Latest revision as of 19:23, 14 October 2013

Return to iGEM Main Page.

Results

Cloning

This year, we succeeded in cloning all missing parts required for our measuring system. While mPR Xl, mPR Dr, mig1, Padh1 and rox1 were available in pUC-IDT vector or pGEM T-easy vector from last year's iGEM-Team Tuebingen, Pfet3, Panb1, Psuc2 were cloned directly from yeast genome. Furthermore we used the fluorescent reporter protein mOrange (BBa_E2050) and the transcriptional terminator Tadh (BBa_K801012) from the parts registry. A galactose inducible promotor (BBa_J63006) from the registry was used to create some plasmids which we want to use for the characterization of some of our parts.
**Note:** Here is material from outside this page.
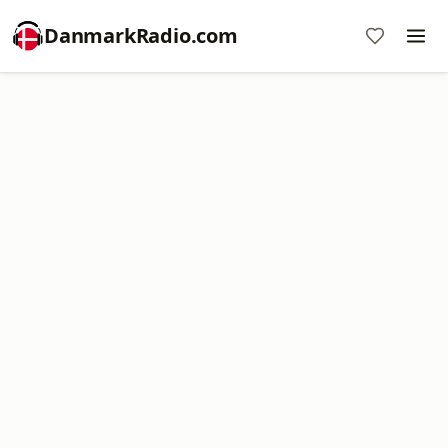
DanmarkRadio.com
The cloning of luciferase succeeded only shortly before wiki freeze. As a result, the assemblies requiring luciferase were not performed anymore.

 

Assembly

Our general assembly strategy is illustrated in fig. 1. The pRS vectors do not fit the RFC10 criteria and can therefore not be used the for 3A-Assembly. Instead we used the BioBrick RFC10 vector pTUM100 (BBa_K801000) which was kindly provided by the iGEM Team of TU Munich in order to fuse promoter and coding sequence. pTUM100 is a high copy shuttle plasmid which is based on the commercially available pYES2 vector and contains the cyc1 transcription terminator after the BioBrick suffix. Thus we could use some of the pTUM constructs directly for characterization of our repressible promoters (Pfet3-mOrange-pTUM100, Panb1-mOrange-pTUM100, Psuc2-mOrange-pTUM100, Padh1-mOrange-pTUM100). The parts required for the next steps of characterization were equipped with a the transcriptional terminator Tadh by ligation into a pSB1C3 plasmid containing Tadh. The resulting assemblies were again BioBricks. These inserts were then ligated into the pRS shuttle vectors losing parts of their prefix and/or suffix. In total we have created 29 new plasmids!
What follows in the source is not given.